Mudcat Café message #3272023 The Mudcat Café TM
Thread #25627   Message #3272023
Posted By: GUEST,Dennis W
11-Dec-11 - 10:38 AM
Thread Name: Origins: Soldier's Joy
Subject: RE: Origins: Soldier's Joy
The tune is older than it's present song presentation. We have several posters here who have found Scottish and English forms of the tune with other names. How it got the name "Soldiers Joy" might tell us a lot about the tune's history. But for this concern about the reference to morphine I have a few comments.

I doubt lyrics that refer to morphine date much earlier than the 1890's as that is when morphine was synthesized from opium. In the early 1800s men would drink laudanum which was a mixture of alcohol and tincture of opium. Apparently Edgar Allen Poe was addicted to this drink and he lived in the 1830s.

It is possible tincture of opium was used as a pain reliever during the Civil War with and combined with alcohol. The term morphenine refers to it's synthetic form, so I believe these lyrics making this reference cannot go back as far as the Civil War.

Morphine was used extensively in World War I and some of these lyrics might go back this far. My personal belief, not substaniated by much fact, is these lyrics about morphine were popularized and might even have been written by musicians of the 1970's. The so-called Hippy influence on old time music.
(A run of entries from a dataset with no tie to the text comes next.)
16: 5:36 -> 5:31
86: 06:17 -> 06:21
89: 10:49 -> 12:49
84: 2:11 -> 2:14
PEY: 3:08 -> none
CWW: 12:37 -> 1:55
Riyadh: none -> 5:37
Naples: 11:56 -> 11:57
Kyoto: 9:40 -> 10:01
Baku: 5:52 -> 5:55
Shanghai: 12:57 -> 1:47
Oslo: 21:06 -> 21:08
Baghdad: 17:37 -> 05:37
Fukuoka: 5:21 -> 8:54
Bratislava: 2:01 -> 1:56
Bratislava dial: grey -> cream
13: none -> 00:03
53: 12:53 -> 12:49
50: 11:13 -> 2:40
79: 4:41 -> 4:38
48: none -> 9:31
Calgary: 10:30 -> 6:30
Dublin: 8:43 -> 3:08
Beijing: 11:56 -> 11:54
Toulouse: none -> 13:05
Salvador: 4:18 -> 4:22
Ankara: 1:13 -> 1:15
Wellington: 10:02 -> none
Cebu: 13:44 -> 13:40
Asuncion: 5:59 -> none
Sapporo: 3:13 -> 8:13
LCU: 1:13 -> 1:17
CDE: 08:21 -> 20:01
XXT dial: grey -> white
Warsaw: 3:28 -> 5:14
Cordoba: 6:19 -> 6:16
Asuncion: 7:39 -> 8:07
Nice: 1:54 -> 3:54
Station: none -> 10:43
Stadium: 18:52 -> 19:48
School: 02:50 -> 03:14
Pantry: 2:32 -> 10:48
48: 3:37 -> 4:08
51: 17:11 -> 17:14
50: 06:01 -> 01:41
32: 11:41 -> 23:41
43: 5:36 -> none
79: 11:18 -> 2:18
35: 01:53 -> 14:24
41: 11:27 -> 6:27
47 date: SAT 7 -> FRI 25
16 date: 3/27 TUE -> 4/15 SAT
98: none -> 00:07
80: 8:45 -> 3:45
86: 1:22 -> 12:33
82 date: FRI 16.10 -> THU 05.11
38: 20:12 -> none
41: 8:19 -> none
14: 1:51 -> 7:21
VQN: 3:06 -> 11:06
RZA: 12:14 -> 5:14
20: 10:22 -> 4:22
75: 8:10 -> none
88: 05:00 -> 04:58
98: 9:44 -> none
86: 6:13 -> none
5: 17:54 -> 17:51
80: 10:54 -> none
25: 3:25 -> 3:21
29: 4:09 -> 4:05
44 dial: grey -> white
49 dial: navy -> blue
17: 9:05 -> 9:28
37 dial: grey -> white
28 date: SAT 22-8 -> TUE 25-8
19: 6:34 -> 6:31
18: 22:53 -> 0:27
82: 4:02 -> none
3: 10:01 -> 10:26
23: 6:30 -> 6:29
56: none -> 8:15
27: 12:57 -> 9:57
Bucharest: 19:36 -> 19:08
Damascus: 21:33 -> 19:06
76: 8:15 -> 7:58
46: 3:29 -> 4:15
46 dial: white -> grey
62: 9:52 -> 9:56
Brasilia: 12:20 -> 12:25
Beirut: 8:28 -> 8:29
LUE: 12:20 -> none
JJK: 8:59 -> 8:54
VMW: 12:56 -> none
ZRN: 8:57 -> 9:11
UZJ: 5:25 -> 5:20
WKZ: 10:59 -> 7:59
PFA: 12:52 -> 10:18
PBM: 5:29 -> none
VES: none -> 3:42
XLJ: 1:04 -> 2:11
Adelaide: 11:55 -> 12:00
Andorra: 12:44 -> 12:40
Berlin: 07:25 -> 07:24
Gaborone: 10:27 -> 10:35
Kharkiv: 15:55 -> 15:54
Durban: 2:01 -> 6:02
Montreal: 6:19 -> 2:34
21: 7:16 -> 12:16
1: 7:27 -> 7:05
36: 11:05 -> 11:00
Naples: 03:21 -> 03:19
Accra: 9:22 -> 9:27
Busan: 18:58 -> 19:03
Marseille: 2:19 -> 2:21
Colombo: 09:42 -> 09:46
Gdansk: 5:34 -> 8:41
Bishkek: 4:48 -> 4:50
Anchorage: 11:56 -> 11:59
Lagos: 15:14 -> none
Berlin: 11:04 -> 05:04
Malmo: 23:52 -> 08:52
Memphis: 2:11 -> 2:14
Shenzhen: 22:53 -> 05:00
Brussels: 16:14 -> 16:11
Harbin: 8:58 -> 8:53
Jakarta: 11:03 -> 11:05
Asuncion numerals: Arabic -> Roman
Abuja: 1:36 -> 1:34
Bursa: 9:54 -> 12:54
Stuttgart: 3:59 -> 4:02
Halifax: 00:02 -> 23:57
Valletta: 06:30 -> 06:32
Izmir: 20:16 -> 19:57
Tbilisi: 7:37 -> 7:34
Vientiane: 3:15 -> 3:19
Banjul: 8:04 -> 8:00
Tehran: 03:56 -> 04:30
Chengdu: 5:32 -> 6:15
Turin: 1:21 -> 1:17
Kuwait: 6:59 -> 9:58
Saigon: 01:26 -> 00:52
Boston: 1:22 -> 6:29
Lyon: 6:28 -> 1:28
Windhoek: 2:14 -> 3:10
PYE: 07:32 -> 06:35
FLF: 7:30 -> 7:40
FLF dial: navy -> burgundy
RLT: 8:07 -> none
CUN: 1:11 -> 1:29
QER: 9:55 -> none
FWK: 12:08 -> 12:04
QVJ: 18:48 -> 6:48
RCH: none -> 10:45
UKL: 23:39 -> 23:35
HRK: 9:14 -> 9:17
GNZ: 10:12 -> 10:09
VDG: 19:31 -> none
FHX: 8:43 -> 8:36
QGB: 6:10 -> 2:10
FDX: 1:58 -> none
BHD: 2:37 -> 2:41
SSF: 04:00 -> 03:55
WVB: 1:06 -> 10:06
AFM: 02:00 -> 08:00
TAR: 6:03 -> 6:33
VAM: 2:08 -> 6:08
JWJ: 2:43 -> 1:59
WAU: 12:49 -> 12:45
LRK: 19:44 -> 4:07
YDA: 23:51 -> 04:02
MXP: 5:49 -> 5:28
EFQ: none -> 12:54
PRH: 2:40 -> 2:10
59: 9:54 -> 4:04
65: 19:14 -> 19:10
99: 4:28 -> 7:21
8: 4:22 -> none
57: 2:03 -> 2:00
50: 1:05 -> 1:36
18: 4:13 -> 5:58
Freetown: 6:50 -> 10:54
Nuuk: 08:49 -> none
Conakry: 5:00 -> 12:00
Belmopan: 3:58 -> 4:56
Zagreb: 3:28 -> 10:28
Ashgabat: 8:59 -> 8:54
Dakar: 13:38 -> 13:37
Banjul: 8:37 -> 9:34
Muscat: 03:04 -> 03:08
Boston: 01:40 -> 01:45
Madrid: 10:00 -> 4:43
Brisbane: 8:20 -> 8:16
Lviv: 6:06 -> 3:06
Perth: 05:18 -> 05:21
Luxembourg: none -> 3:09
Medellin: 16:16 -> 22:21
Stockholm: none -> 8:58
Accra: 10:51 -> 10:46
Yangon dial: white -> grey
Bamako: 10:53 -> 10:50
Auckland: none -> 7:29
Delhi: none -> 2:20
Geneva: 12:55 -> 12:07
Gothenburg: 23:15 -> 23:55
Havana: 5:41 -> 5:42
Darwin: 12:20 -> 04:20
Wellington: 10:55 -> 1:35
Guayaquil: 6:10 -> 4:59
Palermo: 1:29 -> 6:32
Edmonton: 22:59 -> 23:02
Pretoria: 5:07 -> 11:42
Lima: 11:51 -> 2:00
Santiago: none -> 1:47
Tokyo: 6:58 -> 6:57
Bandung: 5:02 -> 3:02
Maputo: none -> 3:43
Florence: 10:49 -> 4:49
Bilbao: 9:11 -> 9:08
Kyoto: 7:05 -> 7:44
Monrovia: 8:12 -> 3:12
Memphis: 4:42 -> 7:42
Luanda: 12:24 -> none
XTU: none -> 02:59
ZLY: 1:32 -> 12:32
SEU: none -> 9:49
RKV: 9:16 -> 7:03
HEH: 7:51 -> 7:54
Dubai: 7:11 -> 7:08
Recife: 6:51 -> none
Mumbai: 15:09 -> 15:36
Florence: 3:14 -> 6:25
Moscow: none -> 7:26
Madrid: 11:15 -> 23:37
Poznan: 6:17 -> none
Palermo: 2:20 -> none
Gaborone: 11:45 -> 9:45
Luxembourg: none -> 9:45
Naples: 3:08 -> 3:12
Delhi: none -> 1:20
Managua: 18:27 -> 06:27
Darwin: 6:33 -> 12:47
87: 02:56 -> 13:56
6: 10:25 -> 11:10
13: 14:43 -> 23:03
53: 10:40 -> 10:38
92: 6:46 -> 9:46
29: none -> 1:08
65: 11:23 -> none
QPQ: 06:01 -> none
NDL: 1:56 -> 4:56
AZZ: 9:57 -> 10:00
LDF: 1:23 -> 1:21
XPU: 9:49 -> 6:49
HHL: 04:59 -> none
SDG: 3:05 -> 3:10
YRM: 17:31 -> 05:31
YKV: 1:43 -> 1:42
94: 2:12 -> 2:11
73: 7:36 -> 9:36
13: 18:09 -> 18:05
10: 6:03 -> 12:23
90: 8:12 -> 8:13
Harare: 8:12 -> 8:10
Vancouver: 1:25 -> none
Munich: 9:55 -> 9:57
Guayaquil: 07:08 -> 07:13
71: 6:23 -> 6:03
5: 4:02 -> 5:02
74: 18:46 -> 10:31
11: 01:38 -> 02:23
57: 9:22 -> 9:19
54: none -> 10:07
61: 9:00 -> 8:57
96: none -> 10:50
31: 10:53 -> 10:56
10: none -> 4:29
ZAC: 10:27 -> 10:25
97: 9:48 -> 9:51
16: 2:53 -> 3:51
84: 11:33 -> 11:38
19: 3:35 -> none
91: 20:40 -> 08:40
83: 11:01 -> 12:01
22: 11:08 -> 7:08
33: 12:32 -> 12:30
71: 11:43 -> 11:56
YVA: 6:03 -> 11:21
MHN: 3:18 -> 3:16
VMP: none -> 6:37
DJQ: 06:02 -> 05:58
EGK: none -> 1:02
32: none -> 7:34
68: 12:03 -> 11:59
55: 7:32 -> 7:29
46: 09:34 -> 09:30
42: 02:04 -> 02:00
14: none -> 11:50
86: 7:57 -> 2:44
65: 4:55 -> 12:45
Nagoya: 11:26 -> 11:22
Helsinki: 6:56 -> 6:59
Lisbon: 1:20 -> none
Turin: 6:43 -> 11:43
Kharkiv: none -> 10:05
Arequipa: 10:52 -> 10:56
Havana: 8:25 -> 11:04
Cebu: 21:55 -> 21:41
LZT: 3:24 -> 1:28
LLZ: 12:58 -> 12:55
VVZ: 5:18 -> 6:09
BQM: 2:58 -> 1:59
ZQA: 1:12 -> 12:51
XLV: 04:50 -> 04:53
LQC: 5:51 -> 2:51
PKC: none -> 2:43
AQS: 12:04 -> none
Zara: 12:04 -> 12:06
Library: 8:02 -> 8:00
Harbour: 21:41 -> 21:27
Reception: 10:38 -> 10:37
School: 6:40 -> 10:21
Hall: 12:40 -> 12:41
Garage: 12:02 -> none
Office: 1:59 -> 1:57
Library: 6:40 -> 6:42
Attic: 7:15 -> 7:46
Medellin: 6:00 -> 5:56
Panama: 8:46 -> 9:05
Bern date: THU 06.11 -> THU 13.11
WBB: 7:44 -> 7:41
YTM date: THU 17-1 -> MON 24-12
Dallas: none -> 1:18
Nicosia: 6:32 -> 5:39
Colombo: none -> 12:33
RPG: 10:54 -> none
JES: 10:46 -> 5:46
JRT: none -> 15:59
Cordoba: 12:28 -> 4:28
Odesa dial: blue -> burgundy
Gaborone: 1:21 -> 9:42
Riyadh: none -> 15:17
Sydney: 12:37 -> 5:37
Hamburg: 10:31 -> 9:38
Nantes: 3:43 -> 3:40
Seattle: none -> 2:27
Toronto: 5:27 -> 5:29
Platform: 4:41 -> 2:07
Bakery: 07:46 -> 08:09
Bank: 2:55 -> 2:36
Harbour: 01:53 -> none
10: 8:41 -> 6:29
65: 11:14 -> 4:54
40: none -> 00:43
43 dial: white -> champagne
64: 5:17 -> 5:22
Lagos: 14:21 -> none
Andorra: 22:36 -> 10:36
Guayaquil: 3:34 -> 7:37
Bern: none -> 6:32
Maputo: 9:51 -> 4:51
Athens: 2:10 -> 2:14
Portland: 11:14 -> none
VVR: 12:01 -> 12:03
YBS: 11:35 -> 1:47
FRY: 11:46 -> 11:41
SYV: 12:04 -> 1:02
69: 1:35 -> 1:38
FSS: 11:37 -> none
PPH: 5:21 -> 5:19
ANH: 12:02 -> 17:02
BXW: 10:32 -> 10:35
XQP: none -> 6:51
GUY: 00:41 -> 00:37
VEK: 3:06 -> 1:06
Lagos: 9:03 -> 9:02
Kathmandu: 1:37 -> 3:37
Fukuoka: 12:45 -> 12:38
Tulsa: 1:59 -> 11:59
I am curious as I know the Cabell ancestral home in Nelson County Virginia is named "Soldiers Joy". It was built about 1785 by a revolutionary war veteran. I also have a copy of the tune printed at about the same time.

Perhaps the song then was about joy in returning home after the rigors of war. In that version it might be about the joys of hearth and home and it's dance qualities adaptable to these themes. Anyone here run into a connection between these events?